The East Whisman plan hopes to build 6000 homes in 1.5 square kilometers, bringing it up to nearly the same density as existing R3.
3. The City’s Plan
To comply with the RHNA of 11,000 homes, the city seems to be relying on two things:
- East Whisman and North Bayshore bringing new housing to office/commercial zones
- R3 Zone update increasing density in existing R3 areas
East Whisman and North Bayshore are both very large projects, and together plan to add over 15,000 homes. But as neither of these projects have actually started any construction yet, it is doubtful all those homes will be built in the next eight years.
The R3 zone update will create four sub-zones for R3, each with increasing density
The update is mostly based on currently existing building types, but overall will result in an increase in allowed density. It is too complex for me to come up with a reasonable estimate of number of units.
Outside of these areas the city is working with other smaller projects, such as the lot 12 project, to increase the supply of affordable housing.
4. My Thoughts
The North Bayshore and East Whisman projects are good, in that I like the plans generally and they will add lots of housing with minimal displacement. I am wary a bit of a single company having so much dominance, but cautiously optimistic.
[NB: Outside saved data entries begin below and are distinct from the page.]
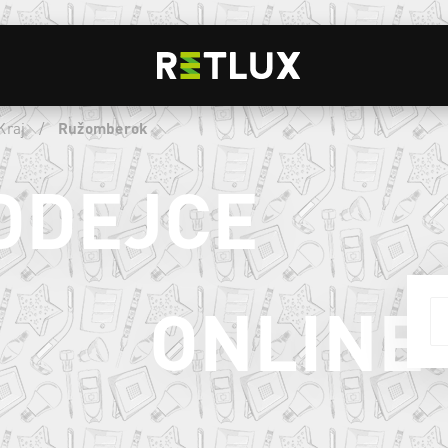
Kraj
/
Ružomberok
ODEJCE
ONLINE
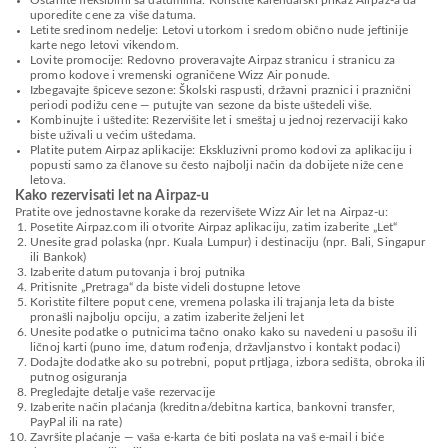
Ostanite fleksibilni sa datumima: Koristite kalendarski prikaz Airpaz-a da
uporedite cene za više datuma.
Letite sredinom nedelje: Letovi utorkom i sredom obično nude jeftinije
karte nego letovi vikendom.
Lovite promocije: Redovno proveravajte Airpaz stranicu i stranicu za
promo kodove i vremenski ograničene Wizz Air ponude.
Izbegavajte špiceve sezone: Školski raspusti, državni praznici i praznični
periodi podižu cene — putujte van sezone da biste uštedeli više.
Kombinujte i uštedite: Rezervišite let i smeštaj u jednoj rezervaciji kako
biste uživali u većim uštedama.
Platite putem Airpaz aplikacije: Ekskluzivni promo kodovi za aplikaciju i
popusti samo za članove su često najbolji način da dobijete niže cene
letova.
Kako rezervisati let na Airpaz-u
Pratite ove jednostavne korake da rezervišete Wizz Air let na Airpaz-u:
Posetite Airpaz.com ili otvorite Airpaz aplikaciju, zatim izaberite „Let“
Unesite grad polaska (npr. Kuala Lumpur) i destinaciju (npr. Bali, Singapur
ili Bankok)
Izaberite datum putovanja i broj putnika
Pritisnite „Pretraga“ da biste videli dostupne letove
Koristite filtere poput cene, vremena polaska ili trajanja leta da biste
pronašli najbolju opciju, a zatim izaberite željeni let
Unesite podatke o putnicima tačno onako kako su navedeni u pasošu ili
ličnoj karti (puno ime, datum rođenja, državljanstvo i kontakt podaci)
Dodajte dodatke ako su potrebni, poput prtljaga, izbora sedišta, obroka ili
putnog osiguranja
Pregledajte detalje vaše rezervacije
Izaberite način plaćanja (kreditna/debitna kartica, bankovni transfer,
PayPal ili na rate)
Završite plaćanje — vaša e-karta će biti poslata na vaš e-mail i biće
If you have thoughts on the project be sure to share them at the next public meeting, there is time to potentially shape these projects, and given the scale it would be effort well spent.
The R3 zoning update brings to mind the controversial 570 South Rengstorff project approved this week. Demolishing 70 rent-controlled apartments to build 85 million-dollar rowhouses doesn’t feel like a win for housing.
The city is attempting to solve this by adding rules about relocation or providing affordable housing on-site. It may help, but it still feels like attempting to fit all the new homes in existing R3 will mostly just cause gentrification.
I much prefer plans that replace existing commercial or industrial spaces with mixed-use housing. The city doesn’t need to wait for a developer to come along with a precise plan, zoning more areas like El Camino or Downtown will create more homes without uprooting existing families. Looking at the R3 map it seems Old Middlefield would be a good candidate.
With the passage of SB 9 duplexes will become legal everywhere essentially upzoning all R1 areas to R2. This could add as many as 8000 homes, though it probably will not have near that much affect. Most homeowners will not be converting their home to a duplex, and it is doubtful if many property owners will do either, as it is expensive and does not measurable increase home value. This will have a positive effect for density in the long term as new construction may more often decide to build duplexes, but it is doubtful there will be significant difference right away.
So it seems to me the majority of the new housing will be provided by the North Bayshore and East Whisman projects, and it is probably a good thing, as it may help the city stave off the gentrification of the little “naturally affordable” housing stock it has left.